Eating Disorders: Top 100 Primary Care Diagnoses to Watch For

Eating disorders represent serious, potentially life-threatening conditions marked by disturbed eating habits and excessive weight control behaviors that negatively impact both physical and mental health. Recognizing these conditions early in primary care settings is crucial as early intervention significantly improves the chances of preventing long-term health issues and disabilities. For primary care clinicians, vigilance for subtle indicators of disordered eating and body image dissatisfaction is paramount, necessitating careful monitoring of patients’ height, weight, and BMI trends for any concerning changes.

Upon diagnosing an eating disorder, subsequent primary care visits should incorporate a sensitive exploration of psychosocial and clinical factors. A thorough physical examination, including assessment of orthostatic vital signs, and targeted laboratory testing—such as a metabolic panel evaluating magnesium and phosphate levels, and electrocardiography when clinically indicated—are essential components of ongoing care. A collaborative approach involving a multidisciplinary team, including a dietitian, therapist, and family members or caregivers, is vital to deliver a unified, evidence-based therapeutic strategy. Decisions regarding escalating care intensity should be guided by the patient’s overall health status, considering factors like acute food refusal, episodes of uncontrollable binge eating or purging, presence of co-occurring mental health conditions, suicidal ideation, and any abnormal laboratory findings. Weight patterns, availability of outpatient resources, and the strength of social support systems also play a crucial role in determining the appropriate level of care.
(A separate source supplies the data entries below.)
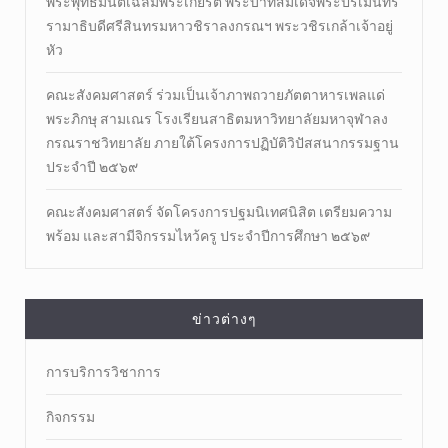
พระพุทธมนต์เฉลิมพระเกียรติ พระบาทสมเด็จพระปรเมนทร
รามาธิบดีศรีสินทรมหาวชิราลงกรณฯ พระวชิรเกล้าเจ้าอยู่
หัว
คณะสังคมศาสตร์ ร่วมเป็นเจ้าภาพถวายภัตตาหารเพลแด่
พระภิกษุ สามเณร โรงเรียนสาธิตมหาวิทยาลัยมหาจุฬาลง
กรณราชวิทยาลัย ภายใต้โครงการปฏิบัติวิปัสสนากรรมฐาน
ประจำปี ๒๕๖๙
คณะสังคมศาสตร์ จัดโครงการปฐมนิเทศนิสิต เตรียมความ
พร้อม และสามีจิกรรมไหว้ครู ประจำปีการศึกษา ๒๕๖๙
ข่าวต่างๆ
การบริการวิชาการ
กิจกรรม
Defining a healthy weight range in the context of eating disorder treatment is individualized, taking into account the degree of malnutrition and the patient’s weight trajectory before the illness onset. A gradual weight gain of 2.2 to 4.4 pounds per week is typically recommended to promote cardiovascular stabilization. Treatment modalities commonly include cognitive behavioral interventions aimed at addressing distorted body image and maladaptive dietary and physical activity behaviors. Family-based therapy is considered a first-line treatment approach, particularly for adolescent patients. Pharmacotherapy may be considered to manage co-occurring psychiatric conditions, but it should not be used as a standalone treatment for the eating disorder itself. Evidence supports the use of specific antidepressants or topiramate for bulimia nervosa and lisdexamfetamine for binge-eating disorder in conjunction with therapy and nutritional support.

Recovery from an eating disorder is characterized by the restoration of healthy biopsychosocial functioning, cognitive flexibility regarding eating patterns, resolution of disordered eating behaviors and distorted decision-making related to food, and, where applicable, the return to a healthy weight and regular menstruation. Preventive strategies should prioritize fostering a positive body image and promoting healthy attitudes towards food and body size, rather than focusing on weight or restrictive dieting practices.